Une réforme qui divise profondément le secteur
Un nouveau débat agite le paysage sanitaire marocain. La réforme du modèle des pharmacies, portée par les recommandations du Conseil de la concurrence, se heurte à une opposition ferme de la Confédération des syndicats des pharmaciens du Maroc.
Au cœur du désaccord : l’ouverture du capital des officines à des investisseurs. Une mesure perçue par les autorités comme un levier de modernisation, mais jugée par les professionnels comme une menace directe pour l’équilibre du secteur.
Une mobilisation qui s’inscrit dans la durée
Ce rejet ne surgit pas de manière isolée. Il s’inscrit dans un processus de contestation déjà engagé, marqué notamment par un sit-in national organisé le 9 avril 2026.
À travers un mémorandum adressé aux autorités, les pharmaciens affirment leur volonté de participer au débat, tout en traçant une ligne rouge claire : préserver l’indépendance du pharmacien et la vocation sanitaire des officines.
Entre logique économique et mission de santé publique
Le point de friction principal réside dans la nature même de la pharmacie. Est-elle un commerce comme les autres ou un maillon essentiel du système de santé ?
Pour les représentants du secteur, la réponse est sans équivoque. L’introduction d’investisseurs externes risquerait, selon eux, de transformer progressivement les officines en structures dominées par des logiques financières, au détriment de leur mission première : garantir un accès équitable et sécurisé aux médicaments.
Ils contestent également l’idée selon laquelle cette ouverture améliorerait la qualité des services, estimant que le levier principal reste le renforcement du rôle du pharmacien lui-même.
Un risque de concentration du marché
Parmi les inquiétudes majeures exprimées figure la possible concentration du secteur. L’arrivée d’investisseurs pourrait favoriser l’émergence de chaînes de pharmacies, fragilisant les officines indépendantes, notamment dans les zones moins rentables.
Les professionnels évoquent un scénario déjà observé dans plusieurs pays, où la libéralisation a conduit à la disparition progressive de pharmacies de proximité.
Au-delà de l’impact économique, c’est toute une dimension sociale qui serait en jeu : celle d’un réseau territorial dense, garant d’une certaine équité d’accès aux soins.
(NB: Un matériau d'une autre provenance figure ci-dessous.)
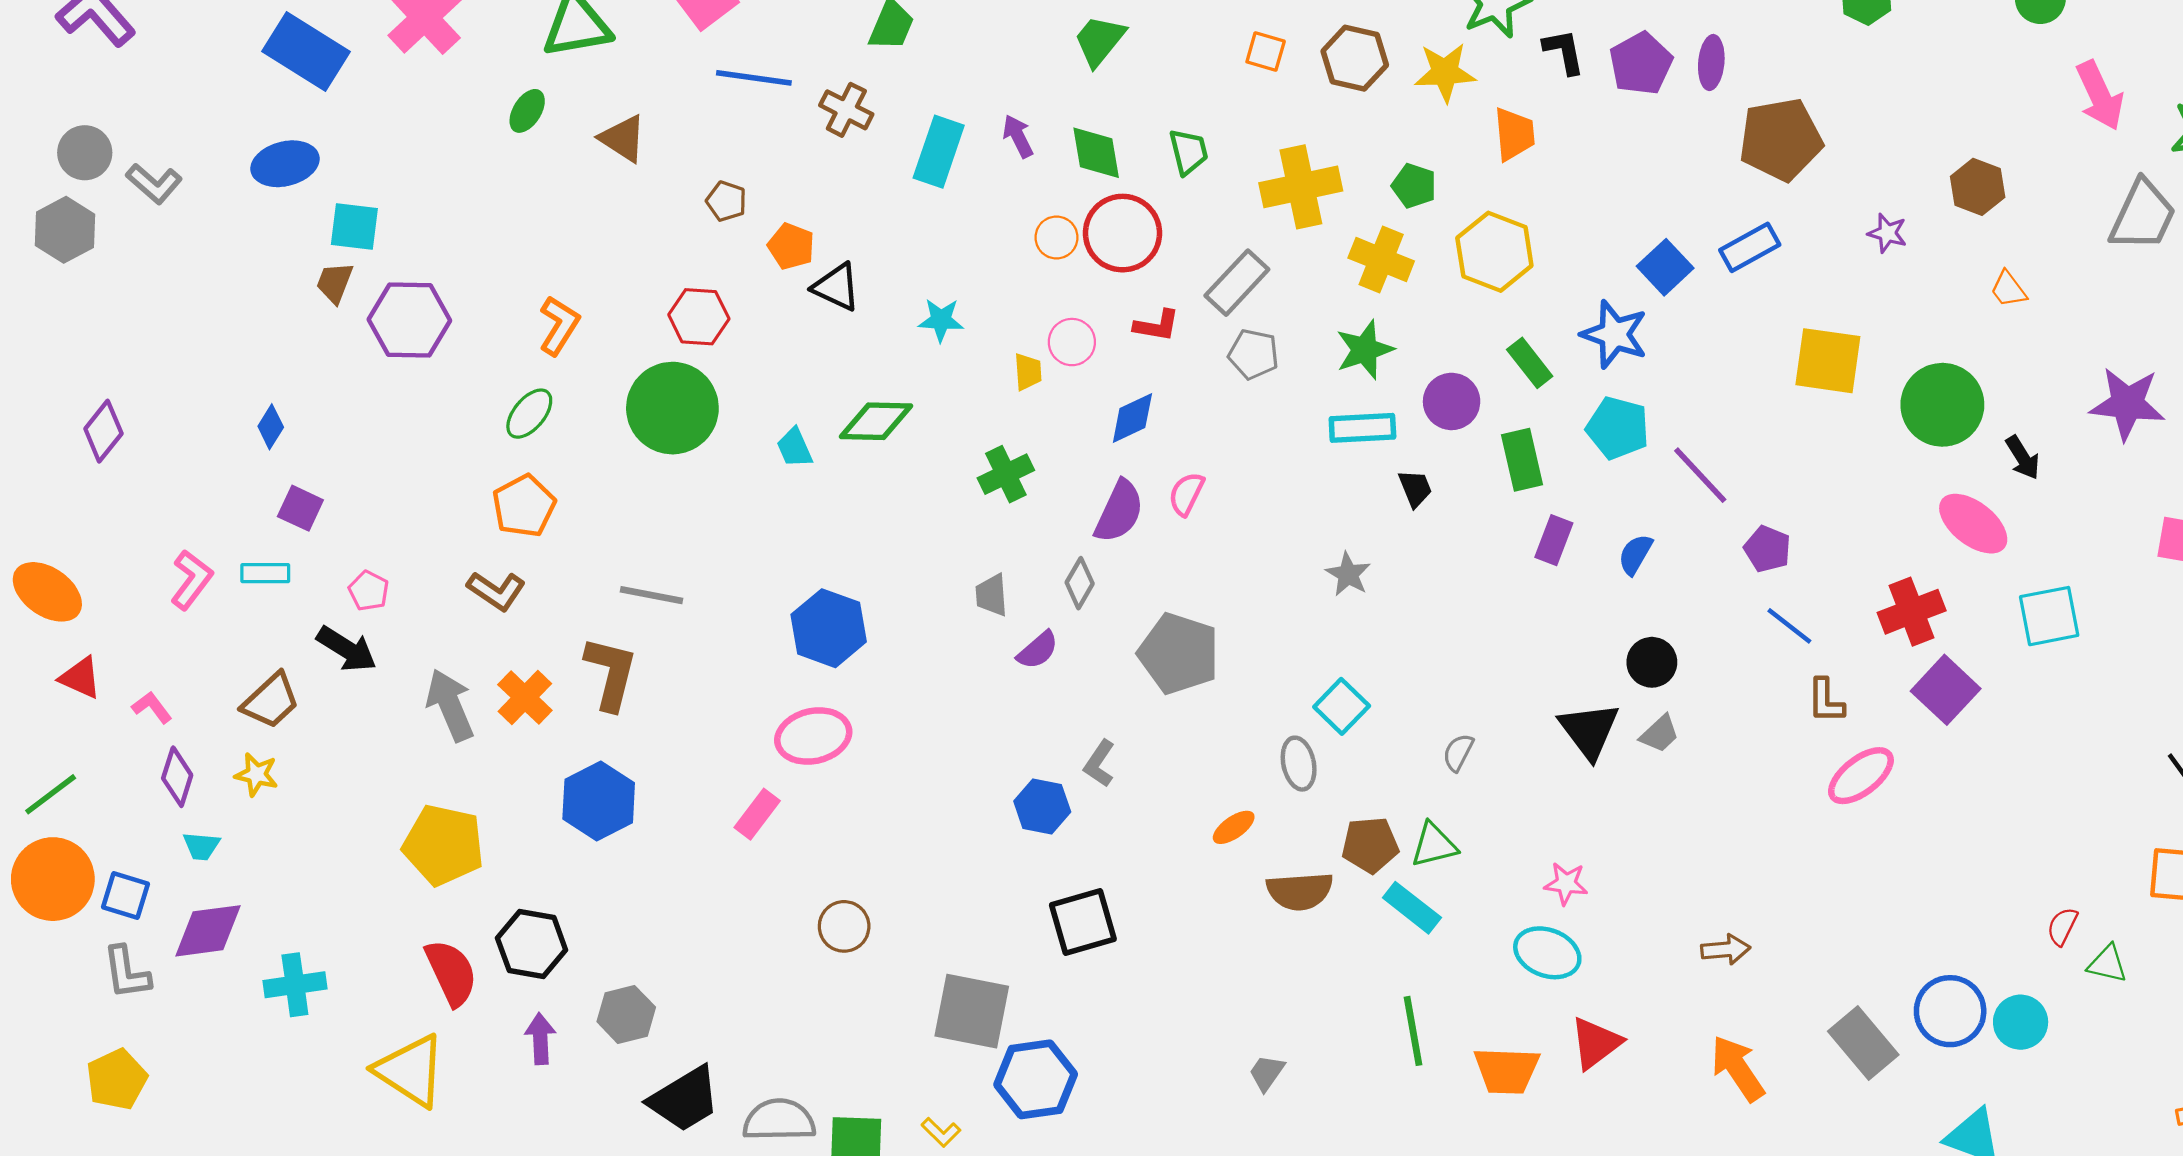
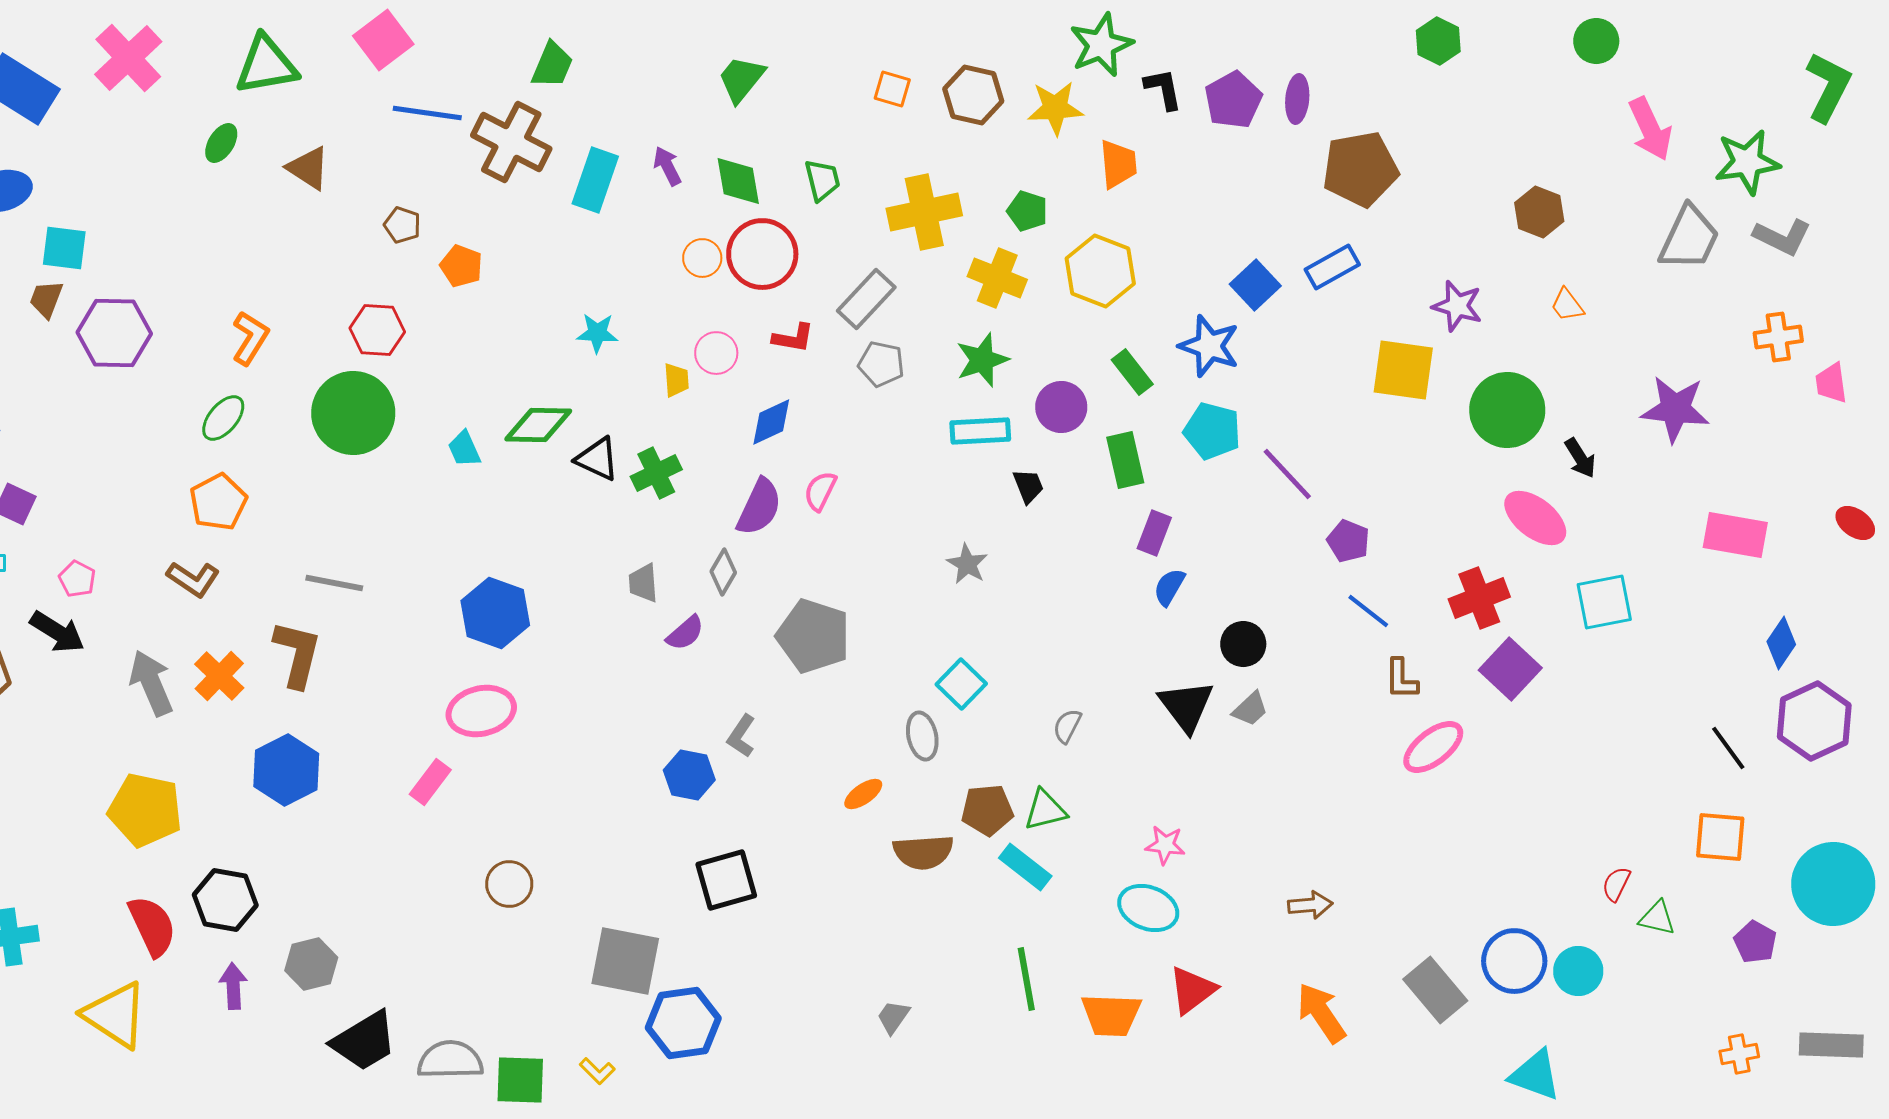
brown cross: (846, 110) -> (511, 142), size x1.6
purple star: (1887, 233) -> (1457, 306), moved, size x1.4
black triangle: (836, 287) -> (597, 459), moved
blue semicircle: (1635, 554) -> (1169, 587), moved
Des alternatives axées sur la gouvernance et la formation
Face à cette réforme contestée, la Confédération propose une autre voie. Plutôt qu’un changement de structure, elle appelle à :
- renforcer les missions du pharmacien dans le système de santé
- améliorer la régulation de la formation en pharmacie
- développer les recrutements dans le secteur hospitalier
- appliquer pleinement les lois existantes, notamment la loi 17.04
Elle insiste également sur la nécessité d’intégrer davantage les pharmaciens dans les politiques publiques de santé, conformément aux engagements déjà pris.
L’enjeu de la souveraineté médicamenteuse
Autre point sensible : la circulation des médicaments en dehors des circuits officiels. Selon les professionnels, près de 30 % des ventes échapperaient au réseau des pharmacies, alimentant un marché informel préoccupant.
Dans ce contexte, toute réforme devrait, selon eux, prioritairement renforcer la traçabilité et la sécurité de l’approvisionnement, plutôt que de modifier la structure du capital.
Un débat révélateur d’un choix de société
Au-delà du secteur pharmaceutique, ce débat renvoie à une question plus large : comment concilier ouverture économique et protection des services essentiels ?
Entre modernisation et préservation, efficacité et équité, le Maroc se trouve face à un arbitrage délicat. La réforme des pharmacies devient ainsi le reflet d’un enjeu plus global : celui de la place du marché dans des domaines où la santé publique reste primordiale.
Vers une réforme concertée ?
Malgré les tensions, les professionnels réaffirment leur disponibilité pour un dialogue constructif. Une position qui laisse entrevoir la possibilité d’un compromis, à condition de trouver un équilibre entre innovation et responsabilité.
Car dans ce dossier sensible, une chose semble faire consensus : la nécessité de placer le patient au cœur de toute évolution.